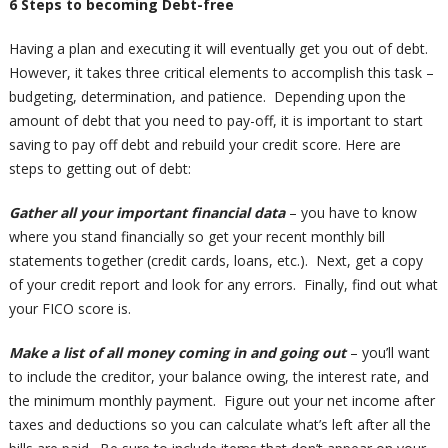
6 Steps to becoming Debt-free
Having a plan and executing it will eventually get you out of debt.
However, it takes three critical elements to accomplish this task –
budgeting, determination, and patience. Depending upon the
amount of debt that you need to pay-off, it is important to start
saving to pay off debt and rebuild your credit score. Here are
steps to getting out of debt:
Gather all your important financial data
– you have to know
where you stand financially so get your recent monthly bill
statements together (credit cards, loans, etc.). Next, get a copy
of your credit report and look for any errors. Finally, find out what
your FICO score is.
Make a list of all money coming in and going out
– you’ll want
to include the creditor, your balance owing, the interest rate, and
the minimum monthly payment. Figure out your net income after
taxes and deductions so you can calculate what’s left after all the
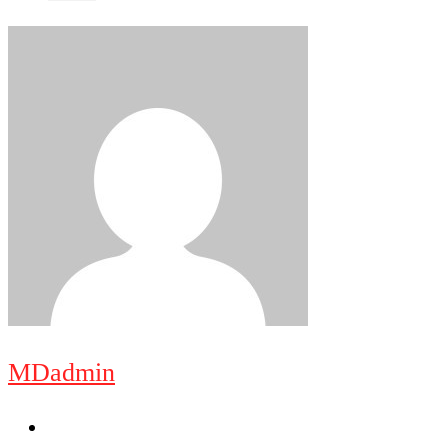
MDadmin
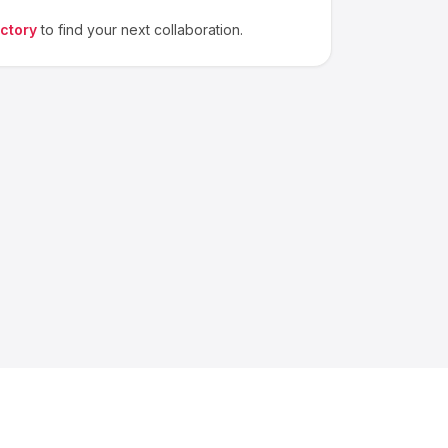
ectory
to find your next collaboration.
※ ※ ※
Excluding the pictures, retype the line containing "your FICO score is." and all lines after it down to the end of the data above.

Result of the task:
your FICO score is.
Make a list of all money coming in and going out
– you’ll want
to include the creditor, your balance owing, the interest rate, and
the minimum monthly payment. Figure out your net income after
taxes and deductions so you can calculate what’s left after all the
MDadmin
ectory
to find your next collaboration.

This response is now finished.